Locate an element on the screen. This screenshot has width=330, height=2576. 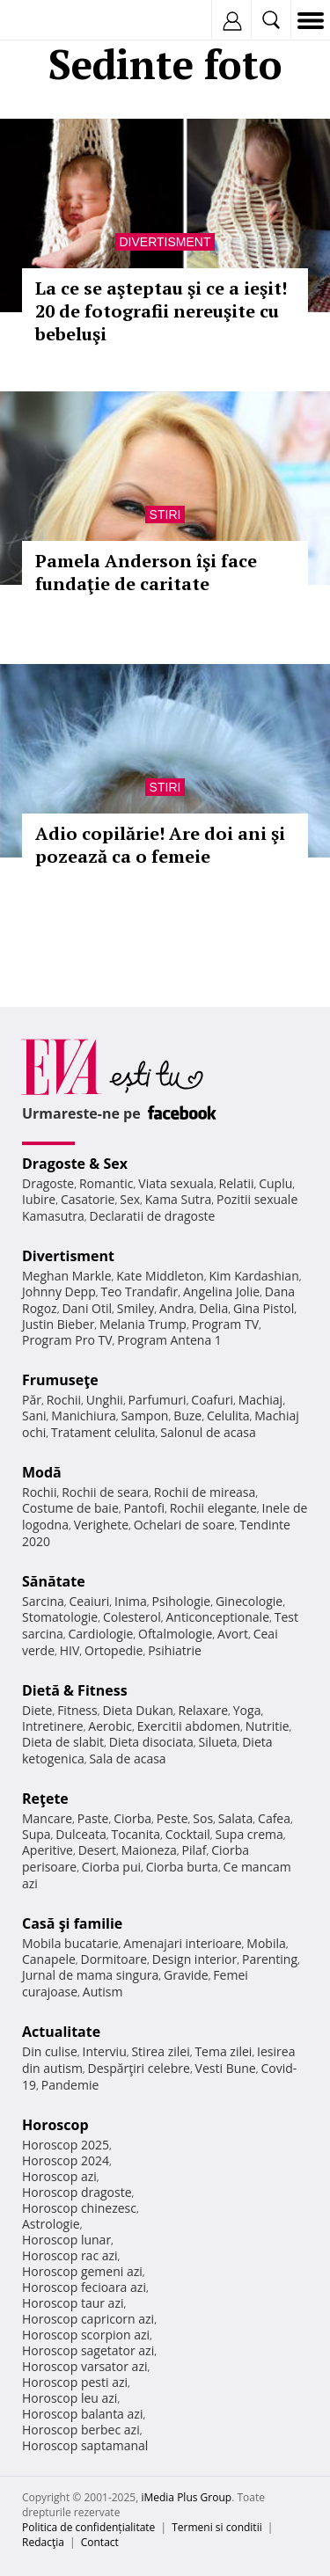
Mobila is located at coordinates (265, 1943).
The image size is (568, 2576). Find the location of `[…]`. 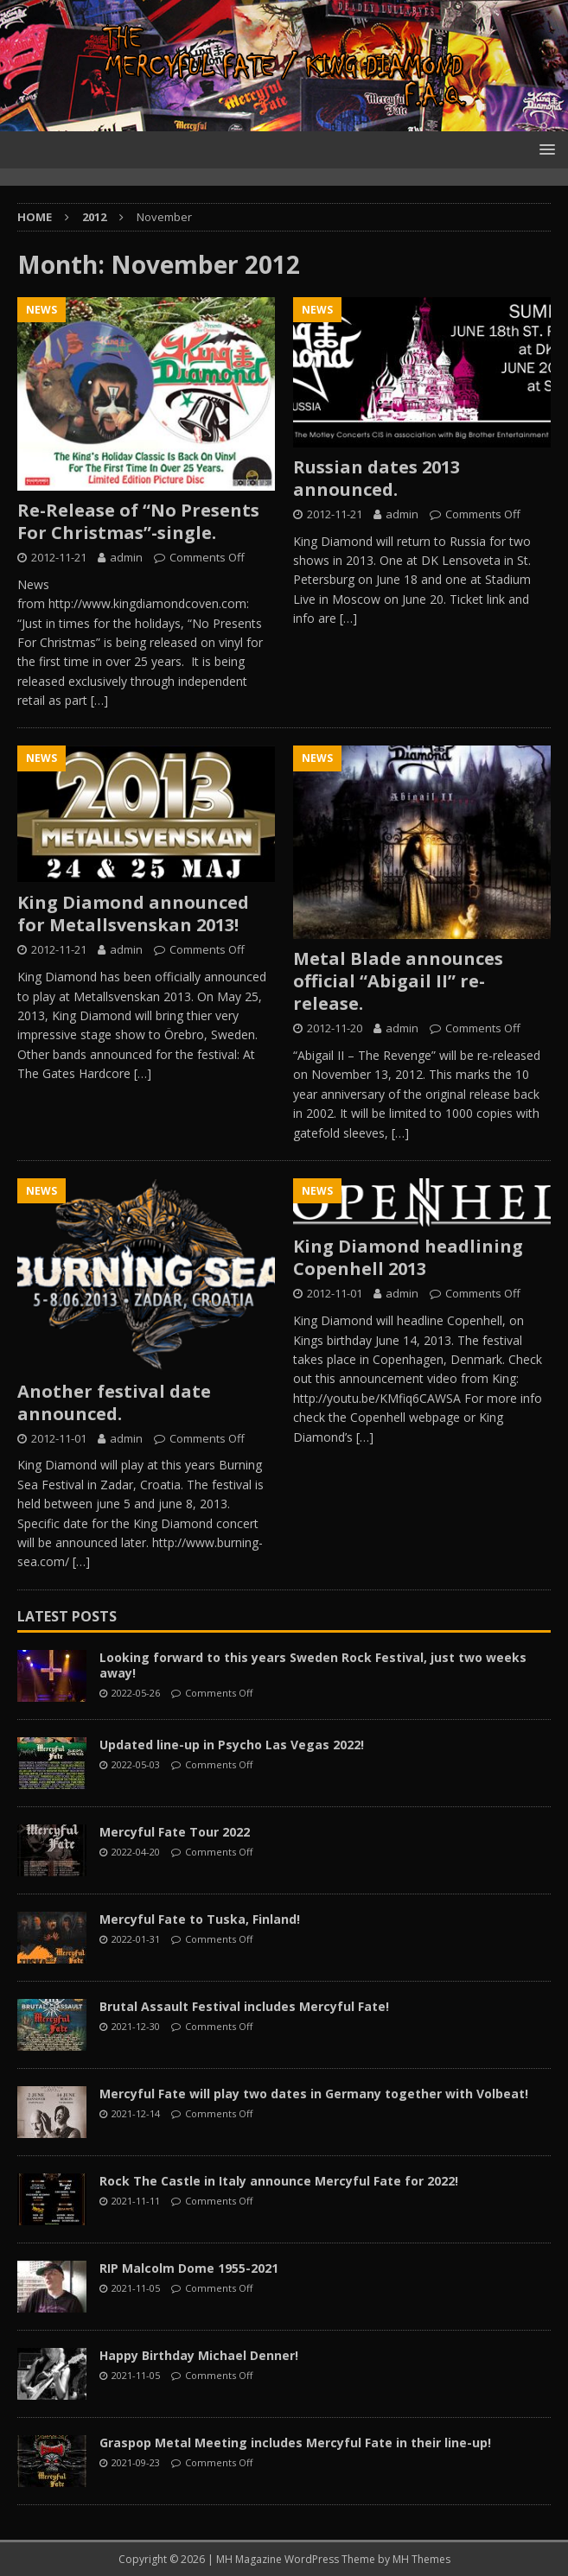

[…] is located at coordinates (99, 700).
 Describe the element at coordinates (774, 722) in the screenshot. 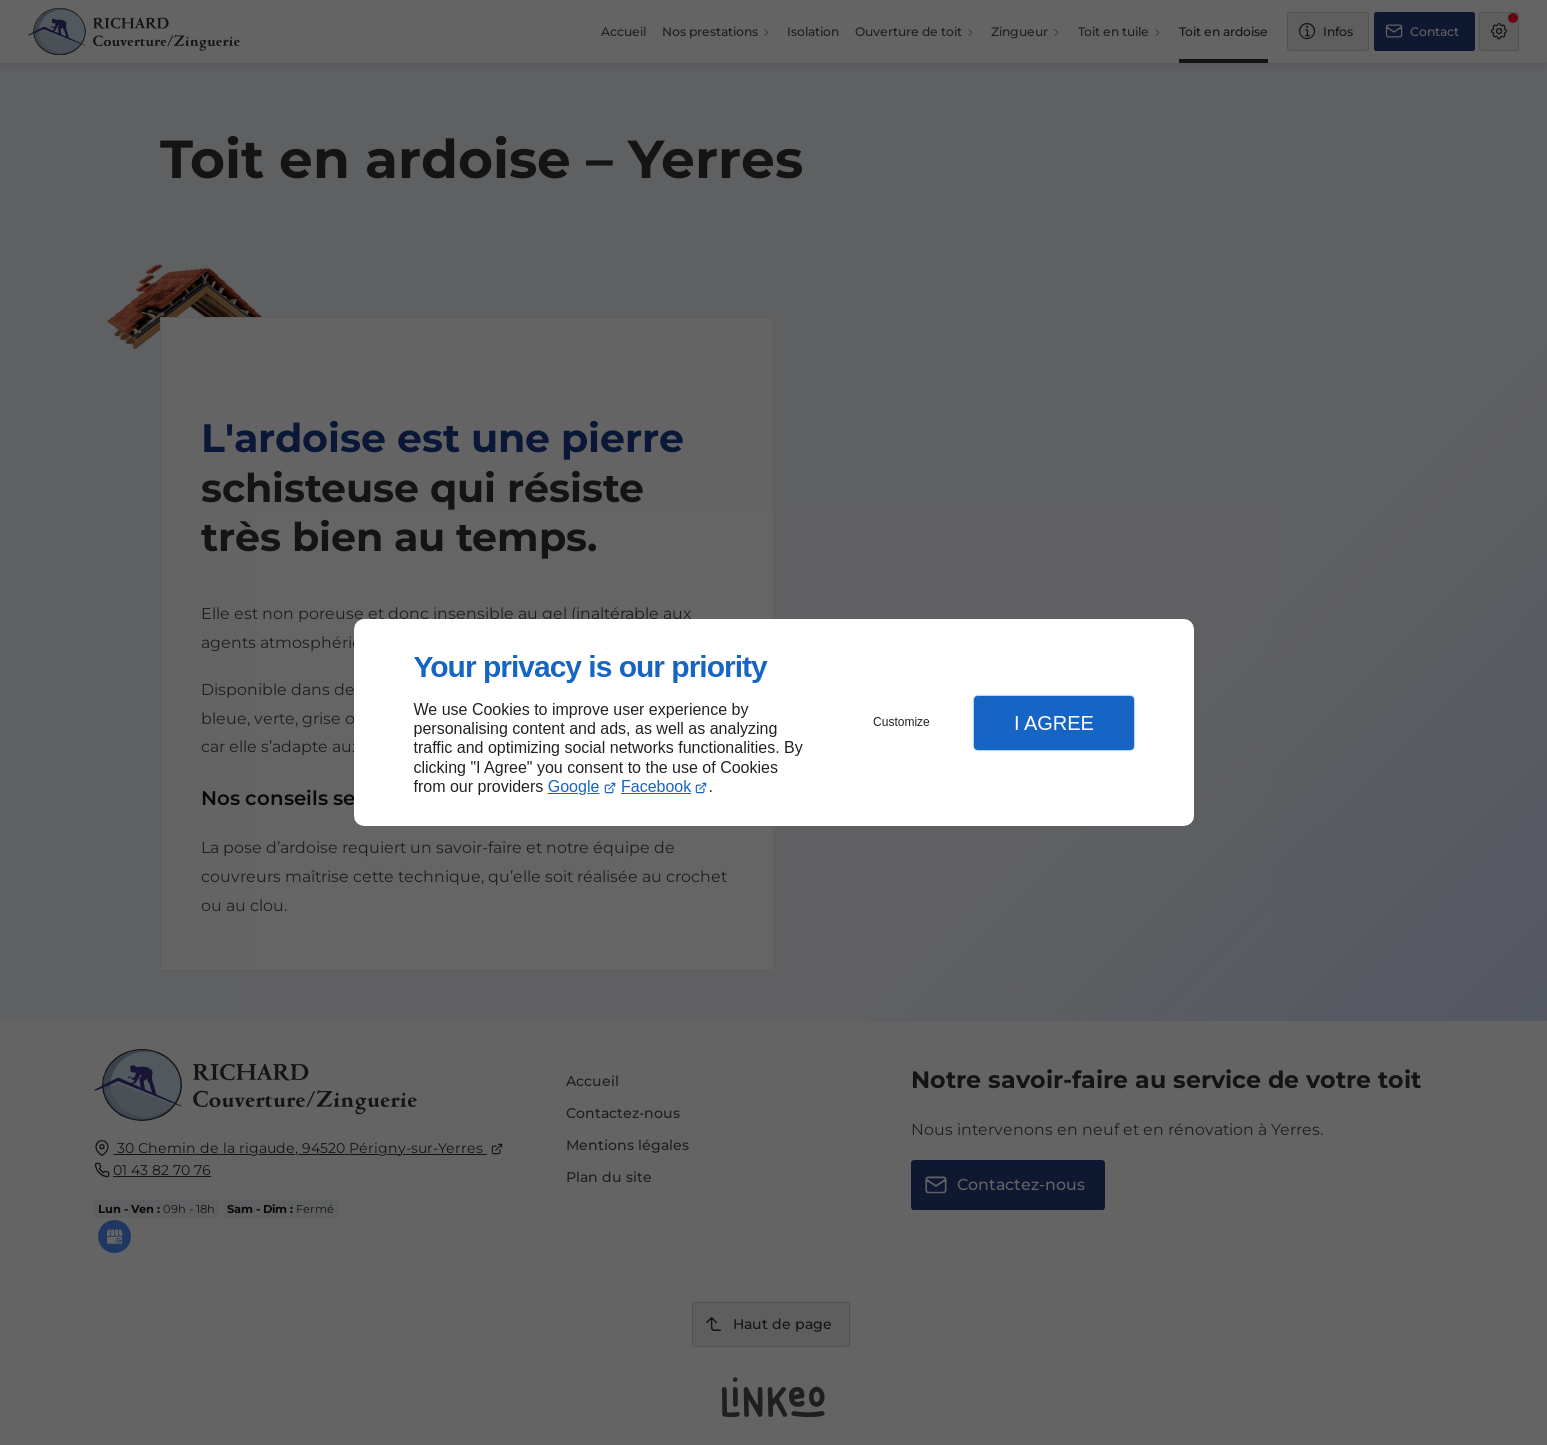

I see `[dialog]` at that location.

** YOUR ASSIGNMENT **
Print exactly, and only, the lines from the one with "Describe the element" through the last line of the listing above. No pictures belong in the copy.

** COMPLETED TASK **
 Describe the element at coordinates (774, 722) in the screenshot. 

I see `[dialog]` at that location.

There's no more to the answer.